Balancing on a precipice

The 2am hour is becoming more and more familiar as of late. :/ I promised myself I would use this blog as a) a therapy of sorts for myself and b) a way to honestly put every emotion possible out there for any readers so that they could either see there are others out there feeling their pain too, or to educate people on the reality of having a child with cancer.
So, with that in mind, allow me to be blunt: I am seriously depressed. This past month has been God awful. While Elena is still progressing as well as she can be, I’ve been battling the reality of our new life, and the idea of this “new normal”, as the cancer community puts it. I don’t fucking want a new normal. Not for me or my husband, not for Annalise and certainly not for Elena. My dear friend pointed out to me tonight that I haven’t been taking care of myself (eating properly, sleeping regularly, motivating myself) because I don’t want to feel happy and energized, it doesn’t fit the situation we’re in.

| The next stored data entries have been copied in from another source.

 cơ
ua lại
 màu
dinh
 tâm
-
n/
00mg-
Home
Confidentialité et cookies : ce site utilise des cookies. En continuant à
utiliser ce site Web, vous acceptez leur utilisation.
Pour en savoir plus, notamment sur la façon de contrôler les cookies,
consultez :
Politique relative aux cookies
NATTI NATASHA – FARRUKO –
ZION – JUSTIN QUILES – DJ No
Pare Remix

Wow. I love an outsiders perspective. She hit the hammer on the nail with that one.
I honestly feel like our family has been through too much prior to Elena’s diagnosis…we’ve been climbing Everest for years. Throw cancer on top of it and suddenly the fiercest mountain in the world is on steroids, we’re not even halfway up it and we’re running out of oxygen.
I’ve been applying to different foundations for assistance with our bills. It’s not my proudest moment, for sure. Our problem with this is, owning our own business it’s not as cut and dry to say “these are the hours and the pay we’ve lost.” No, ours is based on the fact that while we are away from our store (I have not worked since Elena’s diagnosis and Mario has been taking time off for trips to the hospital and extra time with our oldest), our expenses THERE go up and our sales go down. I thank God for the kindness and generosity of friends, family and strangers, truly. Without them, we would have sunk long ago. As it is, we’re still struggling to keep our heads above the water.

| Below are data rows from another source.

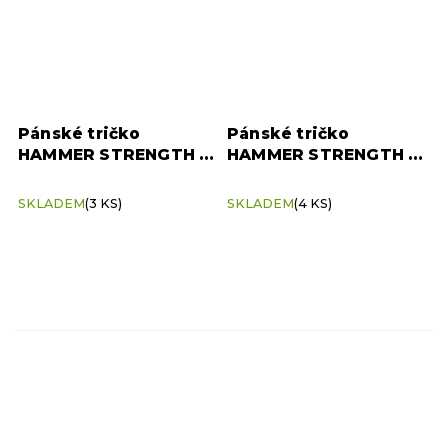
Pánské tričko
Pánské tričko
HAMMER STRENGTH –
HAMMER STRENGTH –
černé (velikost M)
černé (velikost XXL)
SKLADEM
(3 KS)
SKLADEM
(4 KS)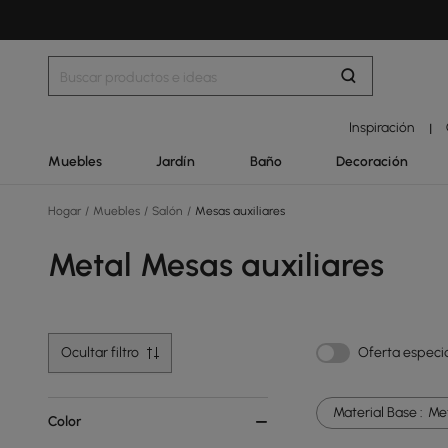
Inspiración
|
Muebles
Jardín
Baño
Decoración
Hogar
/
Muebles
/
Salón
/
Mesas auxiliares
Metal Mesas auxiliares
Ocultar filtro
Oferta especi
Material Base :
Me
Color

I cannot stress enough how difficult it is to remain being a parent to your healthy child(ren) while being so incredibly focused on the sick one. Annalise has felt me pulling away, and I am trying so damn hard not to. I see myself losing my patience with her more and more, and yet it’s like watching a car accident happen in slow motion, being unable to stop it. When I’m calm and rational, even then, my energy for her energy is just not there. “Not this second, sweetheart,” or “maybe later” have become all too frequent. Hand to God, I’m not that mother. And it breaks my heart that I’m finding myself becoming it. Annalise is my ray of sunshine. She is love personified. And my fear, on top of so many others, is that if I don’t get this right, if I fail her, she will break. I’m praying desperately I can be better, for her sake, everyday.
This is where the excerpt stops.